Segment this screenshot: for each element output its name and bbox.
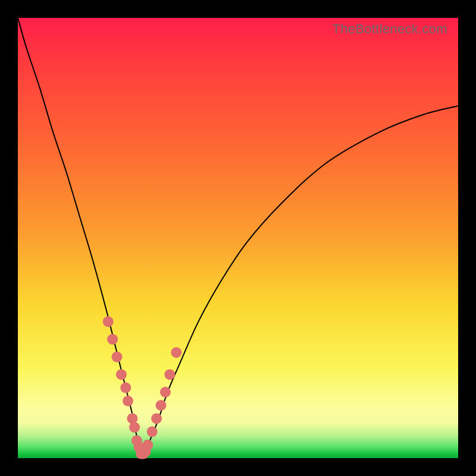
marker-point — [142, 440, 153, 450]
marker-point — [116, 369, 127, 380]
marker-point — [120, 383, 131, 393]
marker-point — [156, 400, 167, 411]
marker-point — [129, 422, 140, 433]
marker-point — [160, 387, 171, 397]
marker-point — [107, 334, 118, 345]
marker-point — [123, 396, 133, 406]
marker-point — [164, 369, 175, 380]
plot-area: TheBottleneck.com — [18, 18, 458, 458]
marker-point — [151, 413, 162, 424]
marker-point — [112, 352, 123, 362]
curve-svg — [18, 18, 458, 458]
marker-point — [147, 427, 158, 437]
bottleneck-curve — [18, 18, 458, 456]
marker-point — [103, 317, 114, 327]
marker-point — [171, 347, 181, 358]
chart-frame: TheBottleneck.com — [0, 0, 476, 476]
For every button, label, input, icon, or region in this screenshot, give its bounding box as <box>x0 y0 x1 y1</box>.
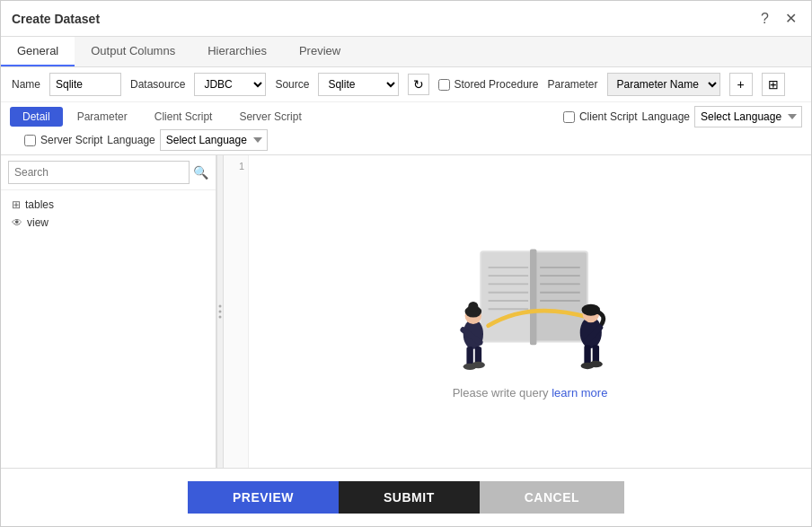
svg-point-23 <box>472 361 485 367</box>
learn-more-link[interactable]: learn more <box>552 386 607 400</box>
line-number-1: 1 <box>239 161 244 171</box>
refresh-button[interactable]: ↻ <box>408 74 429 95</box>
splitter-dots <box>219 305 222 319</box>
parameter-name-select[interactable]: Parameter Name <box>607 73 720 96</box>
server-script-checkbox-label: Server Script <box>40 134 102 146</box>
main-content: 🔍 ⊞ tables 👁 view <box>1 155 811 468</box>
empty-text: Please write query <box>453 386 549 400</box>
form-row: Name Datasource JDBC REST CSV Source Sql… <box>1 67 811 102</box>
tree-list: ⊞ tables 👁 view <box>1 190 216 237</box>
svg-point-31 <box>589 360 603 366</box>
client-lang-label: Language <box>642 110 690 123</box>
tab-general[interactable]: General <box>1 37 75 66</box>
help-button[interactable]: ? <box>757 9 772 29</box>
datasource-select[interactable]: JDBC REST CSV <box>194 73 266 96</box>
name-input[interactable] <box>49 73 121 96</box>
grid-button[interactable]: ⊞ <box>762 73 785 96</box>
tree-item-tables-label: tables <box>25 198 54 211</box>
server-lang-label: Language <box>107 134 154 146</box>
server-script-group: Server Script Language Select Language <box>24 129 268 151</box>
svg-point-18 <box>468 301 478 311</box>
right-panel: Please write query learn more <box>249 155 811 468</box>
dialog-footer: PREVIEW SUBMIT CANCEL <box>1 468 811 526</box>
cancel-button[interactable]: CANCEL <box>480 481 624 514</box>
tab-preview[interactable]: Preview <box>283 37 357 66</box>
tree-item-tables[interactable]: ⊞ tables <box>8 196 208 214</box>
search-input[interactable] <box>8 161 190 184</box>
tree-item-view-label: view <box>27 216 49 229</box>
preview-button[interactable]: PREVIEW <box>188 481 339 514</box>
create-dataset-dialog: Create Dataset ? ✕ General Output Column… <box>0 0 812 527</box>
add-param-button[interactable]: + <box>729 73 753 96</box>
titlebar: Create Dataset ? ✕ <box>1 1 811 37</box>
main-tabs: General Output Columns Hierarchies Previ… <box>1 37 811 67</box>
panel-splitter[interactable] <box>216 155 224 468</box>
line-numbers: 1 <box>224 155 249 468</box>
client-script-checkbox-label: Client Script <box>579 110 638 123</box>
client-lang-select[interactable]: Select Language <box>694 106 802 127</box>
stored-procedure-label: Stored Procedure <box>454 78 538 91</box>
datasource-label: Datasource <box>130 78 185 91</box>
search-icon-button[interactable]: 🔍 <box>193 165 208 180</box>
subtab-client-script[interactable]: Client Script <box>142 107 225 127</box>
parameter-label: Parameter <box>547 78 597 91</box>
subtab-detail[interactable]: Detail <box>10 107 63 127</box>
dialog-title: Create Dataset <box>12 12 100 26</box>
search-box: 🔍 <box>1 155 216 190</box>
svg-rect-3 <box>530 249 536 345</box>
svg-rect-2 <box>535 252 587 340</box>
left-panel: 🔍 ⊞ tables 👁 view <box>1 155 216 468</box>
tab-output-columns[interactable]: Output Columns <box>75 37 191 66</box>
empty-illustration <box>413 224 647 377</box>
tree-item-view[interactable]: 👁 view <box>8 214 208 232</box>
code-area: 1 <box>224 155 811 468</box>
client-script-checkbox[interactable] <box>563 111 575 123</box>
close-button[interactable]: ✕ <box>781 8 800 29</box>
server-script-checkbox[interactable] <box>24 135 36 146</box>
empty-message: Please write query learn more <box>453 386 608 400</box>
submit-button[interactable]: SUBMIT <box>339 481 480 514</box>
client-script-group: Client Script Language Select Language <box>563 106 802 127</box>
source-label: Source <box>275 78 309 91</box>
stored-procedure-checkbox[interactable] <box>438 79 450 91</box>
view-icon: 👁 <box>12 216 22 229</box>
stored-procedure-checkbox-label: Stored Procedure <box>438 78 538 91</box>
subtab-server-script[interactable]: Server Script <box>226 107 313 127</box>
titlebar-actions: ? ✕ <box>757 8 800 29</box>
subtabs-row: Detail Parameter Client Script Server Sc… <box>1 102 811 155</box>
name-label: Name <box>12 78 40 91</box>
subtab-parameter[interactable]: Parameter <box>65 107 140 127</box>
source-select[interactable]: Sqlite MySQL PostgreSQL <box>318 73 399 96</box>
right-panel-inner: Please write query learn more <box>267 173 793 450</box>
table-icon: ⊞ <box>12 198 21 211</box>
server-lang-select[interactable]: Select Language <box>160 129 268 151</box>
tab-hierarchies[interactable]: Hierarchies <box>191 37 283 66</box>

━━━━━━

- _WHAT THE EXERCISE ASKS_
Your reply should hold only the records, duplicated exactly, without any image.

- _RESPONSE TO THIS EXERCISE_
Segment this screenshot: for each element output its name and bbox.
marker-point — [142, 440, 153, 450]
marker-point — [116, 369, 127, 380]
marker-point — [120, 383, 131, 393]
marker-point — [156, 400, 167, 411]
marker-point — [129, 422, 140, 433]
marker-point — [160, 387, 171, 397]
marker-point — [107, 334, 118, 345]
marker-point — [123, 396, 133, 406]
marker-point — [164, 369, 175, 380]
plot-area: TheBottleneck.com — [18, 18, 458, 458]
marker-point — [151, 413, 162, 424]
marker-point — [112, 352, 123, 362]
curve-svg — [18, 18, 458, 458]
marker-point — [147, 427, 158, 437]
bottleneck-curve — [18, 18, 458, 456]
marker-point — [103, 317, 114, 327]
marker-point — [171, 347, 181, 358]
chart-frame: TheBottleneck.com — [0, 0, 476, 476]
For every button, label, input, icon, or region in this screenshot, give its bounding box as <box>x0 y0 x1 y1</box>.
svg-point-23 <box>472 361 485 367</box>
learn-more-link[interactable]: learn more <box>552 386 607 400</box>
line-number-1: 1 <box>239 161 244 171</box>
refresh-button[interactable]: ↻ <box>408 74 429 95</box>
splitter-dots <box>219 305 222 319</box>
parameter-name-select[interactable]: Parameter Name <box>607 73 720 96</box>
server-script-checkbox-label: Server Script <box>40 134 102 146</box>
main-content: 🔍 ⊞ tables 👁 view <box>1 155 811 468</box>
empty-text: Please write query <box>453 386 549 400</box>
form-row: Name Datasource JDBC REST CSV Source Sql… <box>1 67 811 102</box>
tree-list: ⊞ tables 👁 view <box>1 190 216 237</box>
svg-point-31 <box>589 360 603 366</box>
client-lang-label: Language <box>642 110 690 123</box>
tab-general[interactable]: General <box>1 37 75 66</box>
help-button[interactable]: ? <box>757 9 772 29</box>
datasource-select[interactable]: JDBC REST CSV <box>194 73 266 96</box>
name-input[interactable] <box>49 73 121 96</box>
grid-button[interactable]: ⊞ <box>762 73 785 96</box>
tree-item-tables-label: tables <box>25 198 54 211</box>
server-lang-label: Language <box>107 134 154 146</box>
server-script-group: Server Script Language Select Language <box>24 129 268 151</box>
svg-point-18 <box>468 301 478 311</box>
right-panel: Please write query learn more <box>249 155 811 468</box>
dialog-footer: PREVIEW SUBMIT CANCEL <box>1 468 811 526</box>
cancel-button[interactable]: CANCEL <box>480 481 624 514</box>
tab-preview[interactable]: Preview <box>283 37 357 66</box>
tree-item-tables[interactable]: ⊞ tables <box>8 196 208 214</box>
search-input[interactable] <box>8 161 190 184</box>
tree-item-view-label: view <box>27 216 49 229</box>
preview-button[interactable]: PREVIEW <box>188 481 339 514</box>
create-dataset-dialog: Create Dataset ? ✕ General Output Column… <box>0 0 812 527</box>
add-param-button[interactable]: + <box>729 73 753 96</box>
titlebar: Create Dataset ? ✕ <box>1 1 811 37</box>
main-tabs: General Output Columns Hierarchies Previ… <box>1 37 811 67</box>
panel-splitter[interactable] <box>216 155 224 468</box>
line-numbers: 1 <box>224 155 249 468</box>
client-script-checkbox-label: Client Script <box>579 110 638 123</box>
client-lang-select[interactable]: Select Language <box>694 106 802 127</box>
stored-procedure-label: Stored Procedure <box>454 78 538 91</box>
datasource-label: Datasource <box>130 78 185 91</box>
search-icon-button[interactable]: 🔍 <box>193 165 208 180</box>
subtab-client-script[interactable]: Client Script <box>142 107 225 127</box>
parameter-label: Parameter <box>547 78 597 91</box>
subtab-detail[interactable]: Detail <box>10 107 63 127</box>
dialog-title: Create Dataset <box>12 12 100 26</box>
search-box: 🔍 <box>1 155 216 190</box>
svg-rect-3 <box>530 249 536 345</box>
svg-rect-2 <box>535 252 587 340</box>
left-panel: 🔍 ⊞ tables 👁 view <box>1 155 216 468</box>
tab-output-columns[interactable]: Output Columns <box>75 37 191 66</box>
empty-illustration <box>413 224 647 377</box>
tree-item-view[interactable]: 👁 view <box>8 214 208 232</box>
code-area: 1 <box>224 155 811 468</box>
client-script-checkbox[interactable] <box>563 111 575 123</box>
close-button[interactable]: ✕ <box>781 8 800 29</box>
server-script-checkbox[interactable] <box>24 135 36 146</box>
empty-message: Please write query learn more <box>453 386 608 400</box>
submit-button[interactable]: SUBMIT <box>339 481 480 514</box>
client-script-group: Client Script Language Select Language <box>563 106 802 127</box>
source-label: Source <box>275 78 309 91</box>
stored-procedure-checkbox[interactable] <box>438 79 450 91</box>
view-icon: 👁 <box>12 216 22 229</box>
stored-procedure-checkbox-label: Stored Procedure <box>438 78 538 91</box>
subtab-server-script[interactable]: Server Script <box>226 107 313 127</box>
titlebar-actions: ? ✕ <box>757 8 800 29</box>
subtabs-row: Detail Parameter Client Script Server Sc… <box>1 102 811 155</box>
name-label: Name <box>12 78 40 91</box>
subtab-parameter[interactable]: Parameter <box>65 107 140 127</box>
source-select[interactable]: Sqlite MySQL PostgreSQL <box>318 73 399 96</box>
right-panel-inner: Please write query learn more <box>267 173 793 450</box>
table-icon: ⊞ <box>12 198 21 211</box>
server-lang-select[interactable]: Select Language <box>160 129 268 151</box>
tab-hierarchies[interactable]: Hierarchies <box>191 37 283 66</box>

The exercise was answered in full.